Athletics Sign Scott Kazmir

Amidst the whirlwind of moves related to the non-tender deadline, the Oakland A’s swooped in and signed former Met phenom Scott Kazmir to a two-year, $22M deal — while also trading for closer Jim Johnson.

Surely, there were at least a few Mets fans hoping for the return of the lefthanded Kazmir, who had originally been banished from the organization thanks in part to the brilliant advice offered to the Mets front office by two veteran pitchers (who also happened to be lefthanded). But there was more to interest in Kazmir for nostalgia’s sake — it was logical to believe he’d be a good fit in Flushing. As eloquently stated by loyal MetsToday reader and commenter “DaveSchneck”:

How is it that the small market low budget As can afford a $22 million bet on Kazmir and a closer that may cost $10 million in 2014, while the Mets/Alderson hem and haw over the prices and the percentage of payroll committed to one player?

Good point, no?

Another loyal MT reader/commenter, NormE, responded with this:

DaveS,
To answer your question, take your choice:
a) Beane and Rizzo are better than Alderson as a GM.
b) Alderson’s value approach (dumpster diving) is at odds with the market.
c) The Wilpons have tied Alderson’s hands due to budgetary reasons.
d) all of the above.

Hmmm … what do you think? Do any/all of NormE’s suggestions apply? Is there another reason? Do you think it would have made sense for the Mets to make a pitch for Kazmir (pardon the pun)? Why or why not? Answer in the comments.

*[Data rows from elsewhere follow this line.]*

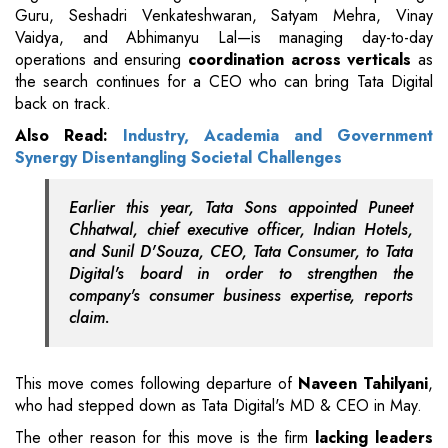
Guru, Seshadri Venkateshwaran, Satyam Mehra, Vinay
Vaidya, and Abhimanyu Lal—is managing day-to-day
operations and ensuring
coordination across verticals
as
the search continues for a CEO who can bring Tata Digital
back on track.
Also Read:
Industry, Academia and Government
Synergy Disentangling Societal Challenges
Earlier this year, Tata Sons appointed Puneet
Chhatwal, chief executive officer, Indian Hotels,
and Sunil D'Souza, CEO, Tata Consumer, to Tata
Digital's board in order to strengthen the
company's consumer business expertise, reports
claim.
This move comes following departure of
Naveen Tahilyani
,
who had stepped down as Tata Digital's MD & CEO in May.
The other reason for this move is the firm
lacking leaders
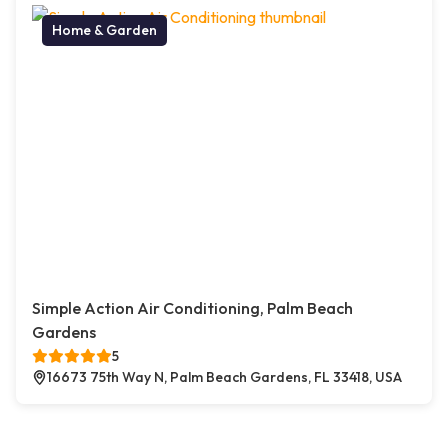
Home & Garden
Simple Action Air Conditioning, Palm Beach
Gardens
5
16673 75th Way N, Palm Beach Gardens, FL 33418, USA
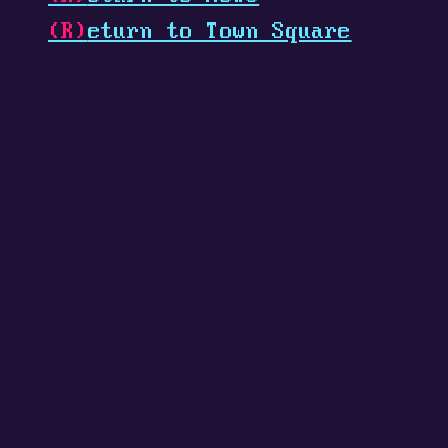
(R)
eturn to Town Square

Joe Janish began MetsToday in 2005 to provide the unique perspective of a high-level player and coach -- he earned NCAA D-1 All-American honors as a catcher and coached several players who went on to play pro ball. As a result his posts often include mechanical evaluations, scout-like analysis, and opinions that go beyond the numbers. Follow Joe's baseball tips on Twitter at @onbaseball and at the On Baseball Google Plus page.
  1. argman December 3, 2013 at 1:43 pm
    In regards to Norm E’s explanation, I say “d,” all of the above. Alderson is beginning to remind me of a customer I used to have, a really nice guy who couldn’t pull the trigger on making a deal. He wound up getting forced out of position after position until he left the industry. If this was a game of Musical Chairs, it seems like Alderson (at least the version that works for the Wilpons) will always be the one left standing.
  2. DanB December 3, 2013 at 2:10 pm
    This is why newspapers need to assign a business writer to cover the Mets. We debate over which $750,000 shortstop to acquire while bankers and the Wilpons negotiate terms for about half a billion dollars worth of loans. Which do you think will effect the Mets more on field? Are the bankers influencing player signings? This is what I care about.
  3. Sidd Finch December 3, 2013 at 7:11 pm
    e) the Wilpons are drowning in debt, using available funds to pay back loans and therefore really can’t afford operating a MLB team, especially one located in MLB’s largest market.
  4. argonbunnies December 3, 2013 at 7:30 pm
    Unless someone out there has a better explanation for Kazmir’s path than he does (“I was pitching in independent ball and it just came back!”), I’d call 2013 a fluke and $22 mil an overpay.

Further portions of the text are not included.